■ EXERCISE OBJECTIVE:
Transcribe exactly the line that contains "The following table provides an overview of" and every line after it through the end of the records, with nothing else.
DATA IN THIS EXERCISE section start
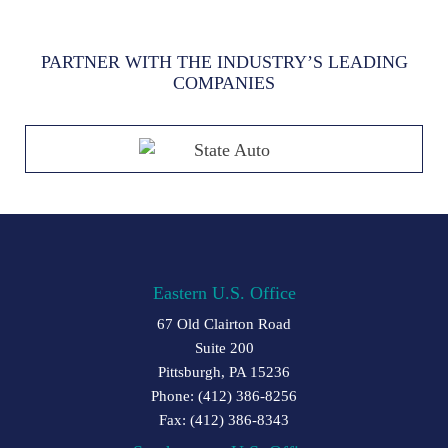
PARTNER WITH THE INDUSTRY’S LEADING
COMPANIES
Eastern U.S. Office
67 Old Clairton Road
Suite 200
Pittsburgh, PA 15236
Phone: (412) 386-8256
Fax: (412) 386-8343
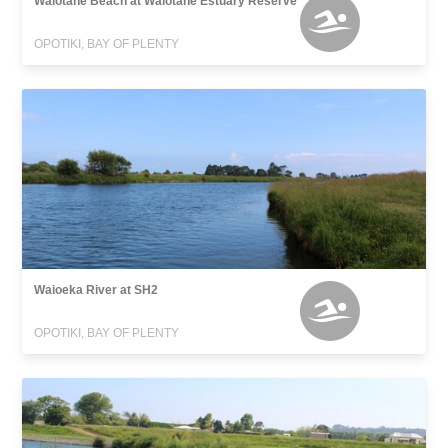
Waiotahe Beach at Waiotahe Estuary Reserve
OPOTIKI, BAY OF PLENTY
Waioeka River at SH2
OPOTIKI, BAY OF PLENTY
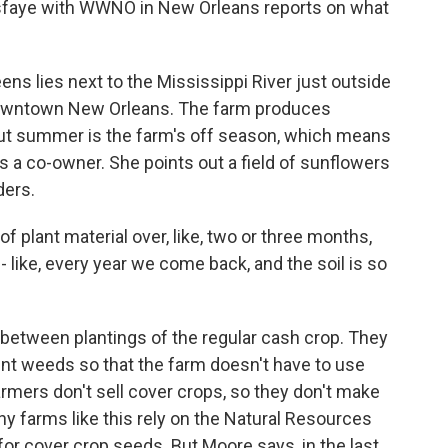
sfaye with WWNO in New Orleans reports on what
s lies next to the Mississippi River just outside
 downtown New Orleans. The farm produces
 But summer is the farm's off season, which means
is a co-owner. She points out a field of sunflowers
ders.
plant material over, like, two or three months,
 - like, every year we come back, and the soil is so
 between plantings of the regular cash crop. They
vent weeds so that the farm doesn't have to use
farmers don't sell cover crops, so they don't make
hy farms like this rely on the Natural Resources
for cover crop seeds. But Moore says, in the last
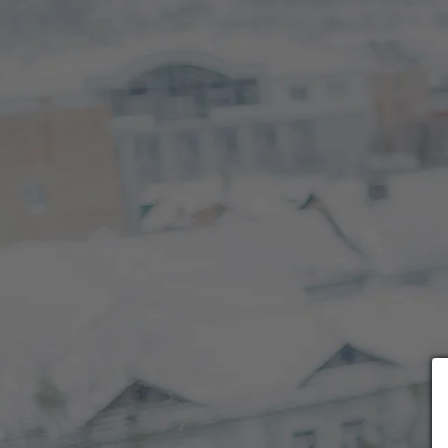
Choose payment form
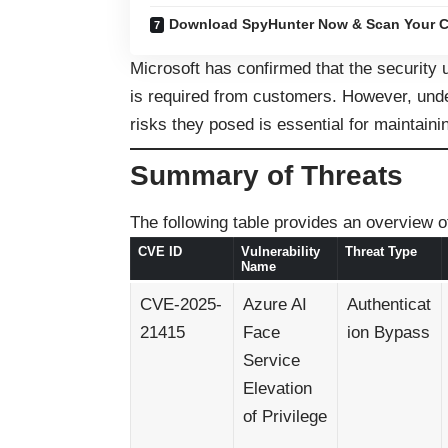
Download SpyHunter Now & Scan Your C
Microsoft has confirmed that the security 
is required from customers. However, under
risks they posed is essential for maintain
Summary of Threats
The following table provides an overview of
CVE ID
Vulnerability
Threat Type
Name
CVE-2025-
Azure AI
Authenticat
21415
Face
ion Bypass
Service
Elevation
of Privilege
DATA IN THIS EXERCISE section end
■ ANSWER TO THIS EXERCISE:
The following table provides an overview of
CVE ID
Vulnerability
Threat Type
Name
CVE-2025-
Azure AI
Authenticat
21415
Face
ion Bypass
Service
Elevation
of Privilege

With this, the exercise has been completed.